Gerry turned his hand, pivoted the baby back and forth.

“Used to hold my own son like this,” he said.

“Over ice?” I said.

He grinned. “Mmmm. No, Patrick. Just hold him in my

arms and smell him and kiss the top of his head occasionally.”

“And he died.”

“Yes.” Gerry peered up at the child’s face, scrunched his own in imitation.

“So—what, Gerry—because of that everything makes some sort of sense?”

It was in my voice, I’m not sure why or how, but there it was—the barest hint of emotion.

Gerry heard it. “Toss your gun to your right.”

I looked at it like I didn’t care, like I hadn’t even known it was there.

“Now.” Gerry opened his palm and the baby dropped into space.

Danielle shrieked against the tape and banged her head into the shotgun.

“Okay,” I said. “Okay.”

The baby’s head was plummeting toward the ice when Gerry closed his hand over the ankles.

I tossed my gun into the slushy sand pit under the jungle gym.

“Now your backup,” Gerry said and swung the baby like a pendulum in his hands.

“Fuck you,” I said and watched his perilous grip on the small ankles.

“Patrick,” he said and raised his eyebrows, “it sounds like you’re coming out of your stupor. The backup.”

I pulled the gun Phil had been grasping when Gerry slashed his throat, tossed it beside my own.

Oscar must have noticed his shadow, because it began to recede back behind the car and his legs appeared between the front and rear tires again.

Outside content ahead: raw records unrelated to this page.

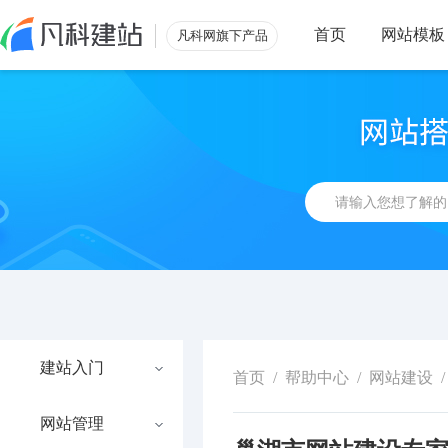
首页
网站模板
凡科网旗下产品
建站入门
首页
/
帮助中心
/
网站建设
/
网站管理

“When my son died,” Gerry said and pulled Campbell Rawson in against his cheek, nuzzled his soft face, “there was no warning. He was out in the yard, four years old, making noise, and then…he wasn’t. A valve in his brain slipped.” He shrugged. “Just slipped. And his head filled with blood. And he died.”

“Tough way to go.”

He gave me his soft, kind smile. “Patronize me again,

Patrick, and I smash the child’s skull.” He tilted his head and kissed Campbell’s cheek. “So, my son’s dead. And I find out there’s no way what happened to him could have been predicted or prevented. God decided Brendan Glynn dies today. And so it was.”